У Осипа Мандельштама есть такие строки:
За ним пришли в ночь с 13 на 14 мая 1934 года. В тюрьму он взял с собой томик Данте. А после молотил кулаками в дверь камеры: «Вы обязаны меня отпустить, я не создан для тюрьмы». Его и правда отпустили, но 1 мая 1938 года арестовали вновь, и он исчез навсегда.
— Борис пытался ему помочь, — говорит Ольга Ивинская. — Они с Ахматовой написали письмо Сталину. После чего тот сам позвонил, но разговор, как рассказывает Борис, получился неудачный.
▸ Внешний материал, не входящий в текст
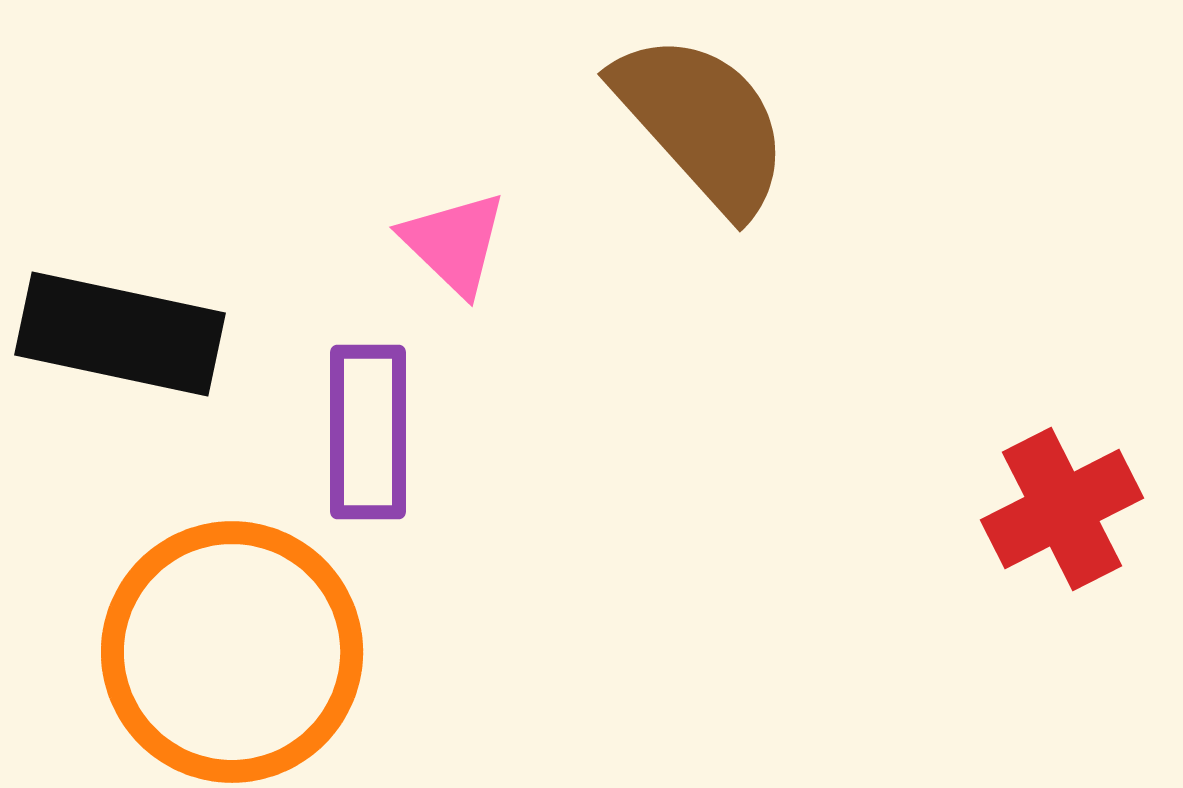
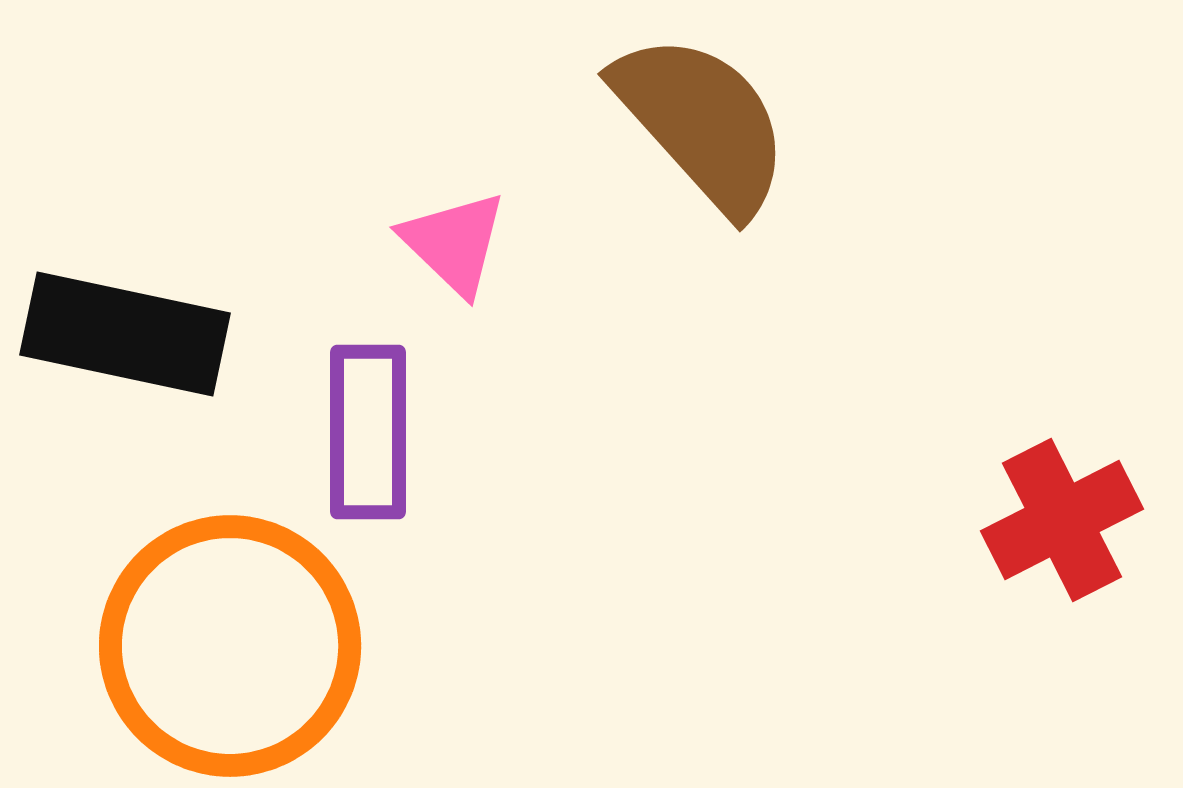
black rectangle: moved 5 px right
red cross: moved 11 px down
orange circle: moved 2 px left, 6 px up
Он казнился, что не сказал Сталину самого главного. Сталин спросил: «Что ты думаешь о Мандельштаме?» (Он обращался к Борису на «ты».) Борис пустился в нелепые эстетические рассуждения, хотел подвести разговор к тому, что в писательской среде сложились ненормальные отношения. Сталин выслушал его, а потом ехидно произнес: «Ну что же, ты не сумел защитить своего товарища». И повесил трубку. Так Борису и не удалось поговорить со Сталиным о жизни и смерти.
— Он ведь писал стихи в честь вождя, не так ли? — спрашиваю я. — В тридцать шестом в «Известиях» он назвал Сталина огромным, как сама земля.
— Да, в молодости он посвящал стихи Сталину, и Ленину, и обоим сразу. Но это было в самом начале. С Иосифом Джугашвили у него были довольно странные отношения. Скажем, арестовали меня, но срок дали до смешного малый. В лагере тех, кто получал всего пять лет, даже презирали. При обыске у меня не нашли никакого компрометирующего материала, кроме писем Пастернака и нескольких его книг. В общем, все это дело было направлено именно против Бориса, хоть и не впрямую.
Он не подписывал бумаг, обрекавших его коллег на гибель, и потому мог ждать репрессий, но он не боялся. Говорят, Сталин сказал: «Этого небожителя не трогайте». Борис много сделал для грузинской поэзии, может быть, это импонировало Сталину.
Когда они раскрутили дело с «Доктором Живаго», Бориса пригласили к Хрущеву, но принял его Поликарпов из отдела культуры. Этот бедняга не знал, куда деваться, сидел и судорожно потирал потные руки. «Почему они не играют в открытую? — недоумевал Пастернак. — Я был готов начистоту поговорить с Хрущевым».